_About this exercise_. When copying the records below, keep every word as it is and drop the images.

Collected data
+--
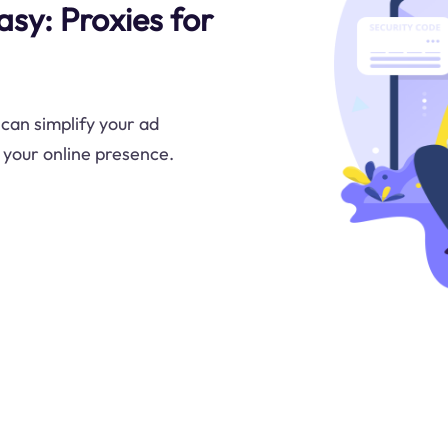
asy: Proxies for
 can simplify your ad
 your online presence.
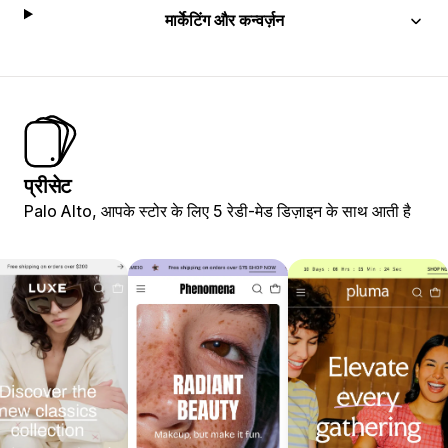
मार्केटिंग और कन्वर्ज़न
प्रीसेट
Palo Alto, आपके स्टोर के लिए 5 रेडी-मेड डिज़ाइन के साथ आती है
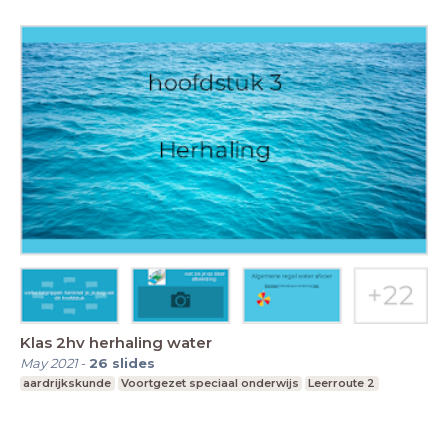
Klas 2hv herhaling water
May 2021
-
26
slides
aardrijkskunde
Voortgezet speciaal onderwijs
Leerroute 2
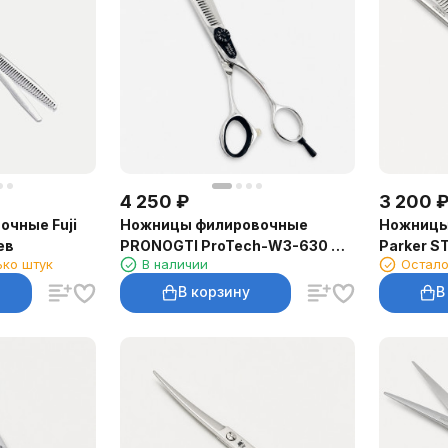
4 250
₽
3 200
чные Fuji
Ножницы филировочные
Ножницы
ев
PRONOGTI ProTech-W3-630 6″,
Parker S
ько штук
В наличии
Остало
30 зубьев
В корзину
В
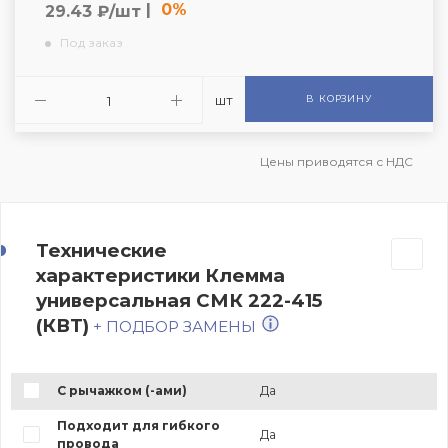
|
0%
29.43 ₽/шт
Под заказ
шт
В КОРЗИНУ
Цены приводятся с НДС
Технические
характеристики Клемма
универсальная СМК 222-415
(КВТ)
+ ПОДБОР ЗАМЕНЫ
С рычажком (-ами)
Да
Подходит для гибкого
Да
провода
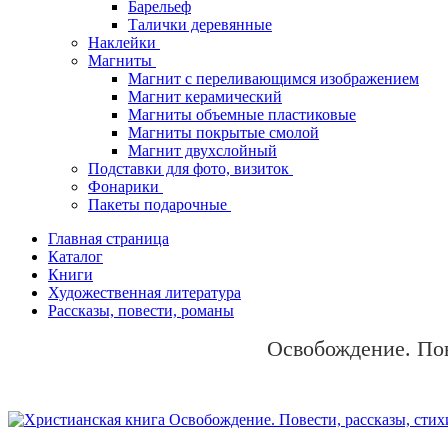
Барельеф
Талички деревянные
Наклейки
Магниты
Магнит с переливающимся изображением
Магнит керамический
Магниты объемные пластиковые
Магниты покрытые смолой
Магнит двухслойный
Подставки для фото, визиток
Фонарики
Пакеты подарочные
Главная страница
Каталог
Книги
Художественная литература
Рассказы, повести, романы
Освобождение. Пов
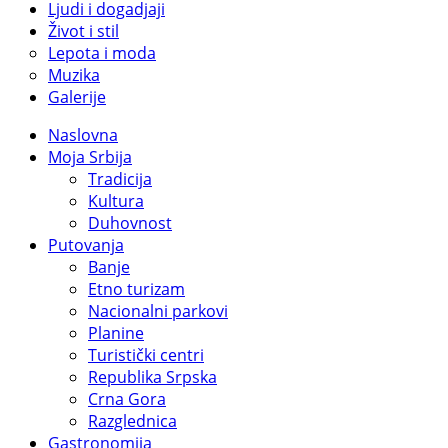
Ljudi i dogadjaji
Život i stil
Lepota i moda
Muzika
Galerije
Naslovna
Moja Srbija
Tradicija
Kultura
Duhovnost
Putovanja
Banje
Etno turizam
Nacionalni parkovi
Planine
Turistički centri
Republika Srpska
Crna Gora
Razglednica
Gastronomija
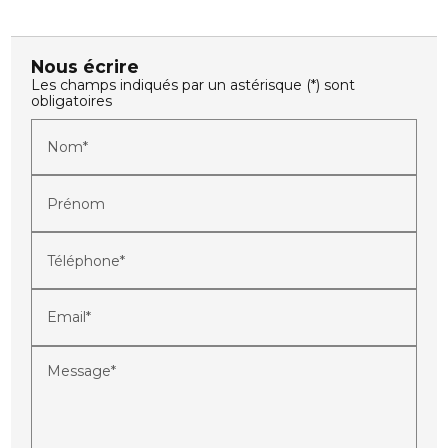
Nous écrire
Les champs indiqués par un astérisque (*) sont
obligatoires
Nom*
Prénom
Téléphone*
Email*
Message*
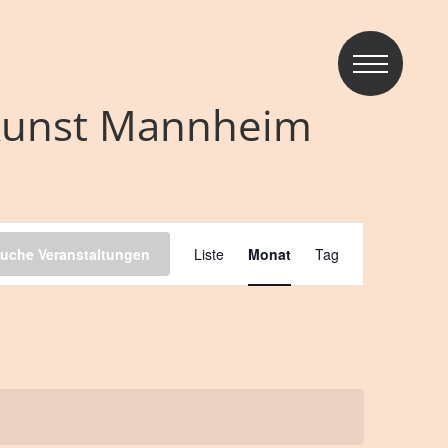
 Kunst Mannheim
Veransta
uche Veranstaltungen
Liste
Monat
Tag
Ansichte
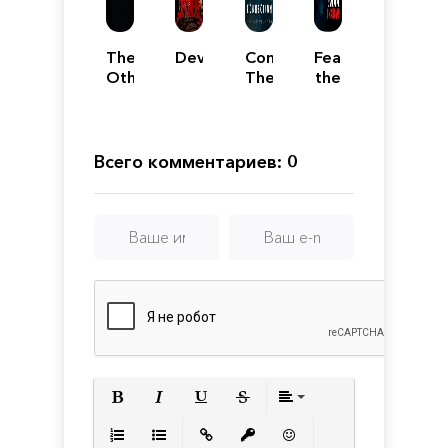
The
Devilated
Connection:
Fear
Other
The
the
Me
Nightmare
Dark
Within
Unknown
Всего комментариев: 0
Полужирный
Курсив
Подчеркнутый
Зачеркнутый
Выравнивани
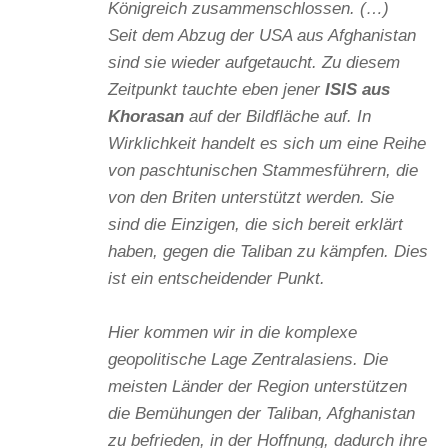
Königreich zusammenschlossen. (…)
Seit dem Abzug der USA aus Afghanistan
sind sie wieder aufgetaucht. Zu diesem
Zeitpunkt tauchte eben jener
ISIS aus
Khorasan
auf der Bildfläche auf. In
Wirklichkeit handelt es sich um eine Reihe
von paschtunischen Stammesführern, die
von den Briten unterstützt werden. Sie
sind die Einzigen, die sich bereit erklärt
haben, gegen die Taliban zu kämpfen. Dies
ist ein entscheidender Punkt.
Hier kommen wir in die komplexe
geopolitische Lage Zentralasiens. Die
meisten Länder der Region unterstützen
die Bemühungen der Taliban, Afghanistan
zu befrieden, in der Hoffnung, dadurch ihre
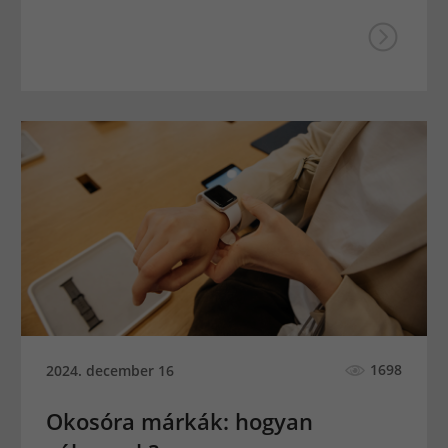
1698
2024. december 16
Okosóra márkák: hogyan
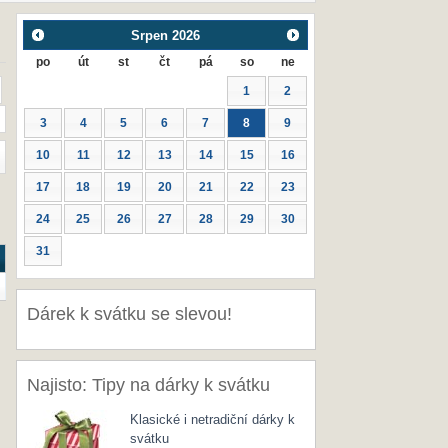
Srpen
2026
po
út
st
čt
pá
so
ne
1
2
3
4
5
6
7
8
9
10
11
12
13
14
15
16
17
18
19
20
21
22
23
24
25
26
27
28
29
30
31
Dárek k svátku se slevou!
Najisto: Tipy na dárky k svátku
Klasické i netradiční dárky k
svátku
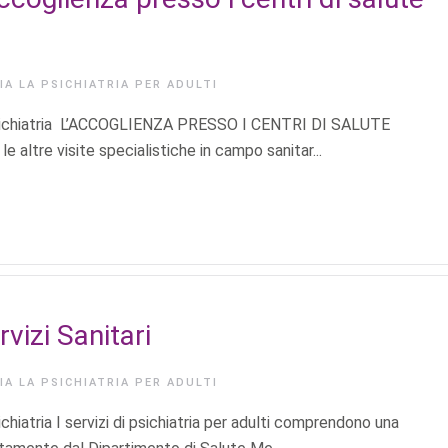
RIA
LA PSICHIATRIA PER ADULTI
i Psichiatria L’ACCOGLIENZA PRESSO I CENTRI DI SALUTE
altre visite specialistiche in campo sanitar...
rvizi Sanitari
RIA
LA PSICHIATRIA PER ADULTI
chiatria I servizi di psichiatria per adulti comprendono una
+--
_Response to the exercise_.
asy: Proxies for
 can simplify your ad
 your online presence.
मार्केटिंग और कन्वर्ज़न
प्रीसेट
Palo Alto, आपके स्टोर के लिए 5 रेडी-मेड डिज़ाइन के साथ आती है
Klas 2hv herhaling water
May 2021
-
26
slides
aardrijkskunde
Voortgezet speciaal onderwijs
Leerroute 2
4 250
₽
3 200
чные Fuji
Ножницы филировочные
Ножницы
ев
PRONOGTI ProTech-W3-630 6″,
Parker S
ько штук
В наличии
Остало
30 зубьев
В корзину
В
|
0%
29.43 ₽/шт
Под заказ
шт
В КОРЗИНУ
Цены приводятся с НДС
Технические
характеристики Клемма
универсальная СМК 222-415
(КВТ)
+ ПОДБОР ЗАМЕНЫ
С рычажком (-ами)
Да
Подходит для гибкого
Да
провода
Барельеф
Талички деревянные
Наклейки
Магниты
Магнит с переливающимся изображением
Магнит керамический
Магниты объемные пластиковые
Магниты покрытые смолой
Магнит двухслойный
Подставки для фото, визиток
Фонарики
Пакеты подарочные
Главная страница
Каталог
Книги
Художественная литература
Рассказы, повести, романы
Освобождение. Пов
Ljudi i dogadjaji
Život i stil
Lepota i moda
Muzika
Galerije
Naslovna
Moja Srbija
Tradicija
Kultura
Duhovnost
Putovanja
Banje
Etno turizam
Nacionalni parkovi
Planine
Turistički centri
Republika Srpska
Crna Gora
Razglednica
Gastronomija
Nous écrire
Les champs indiqués par un astérisque (*) sont
obligatoires
Nom*
Prénom
Téléphone*
Email*
Message*
 Kunst Mannheim
Veransta
uche Veranstaltungen
Liste
Monat
Tag
Ansichte
The
Devilated
Connection:
Fear
Other
The
the
Me
Nightmare
Dark
Within
Unknown
Всего комментариев: 0
Полужирный
Курсив
Подчеркнутый
Зачеркнутый
Выравнивани
Königreich zusammenschlossen. (…)
Seit dem Abzug der USA aus Afghanistan
sind sie wieder aufgetaucht. Zu diesem
Zeitpunkt tauchte eben jener
ISIS aus
Khorasan
auf der Bildfläche auf. In
Wirklichkeit handelt es sich um eine Reihe
von paschtunischen Stammesführern, die
von den Briten unterstützt werden. Sie
sind die Einzigen, die sich bereit erklärt
haben, gegen die Taliban zu kämpfen. Dies
ist ein entscheidender Punkt.
Hier kommen wir in die komplexe
geopolitische Lage Zentralasiens. Die
meisten Länder der Region unterstützen
die Bemühungen der Taliban, Afghanistan
zu befrieden, in der Hoffnung, dadurch ihre
1698
2024. december 16
Okosóra márkák: hogyan
Srpen
2026
po
út
st
čt
pá
so
ne
1
2
3
4
5
6
7
8
9
10
11
12
13
14
15
16
17
18
19
20
21
22
23
24
25
26
27
28
29
30
31
Dárek k svátku se slevou!
Najisto: Tipy na dárky k svátku
Klasické i netradiční dárky k
svátku
RIA
LA PSICHIATRIA PER ADULTI
i Psichiatria L’ACCOGLIENZA PRESSO I CENTRI DI SALUTE
altre visite specialistiche in campo sanitar...
rvizi Sanitari
RIA
LA PSICHIATRIA PER ADULTI
chiatria I servizi di psichiatria per adulti comprendono una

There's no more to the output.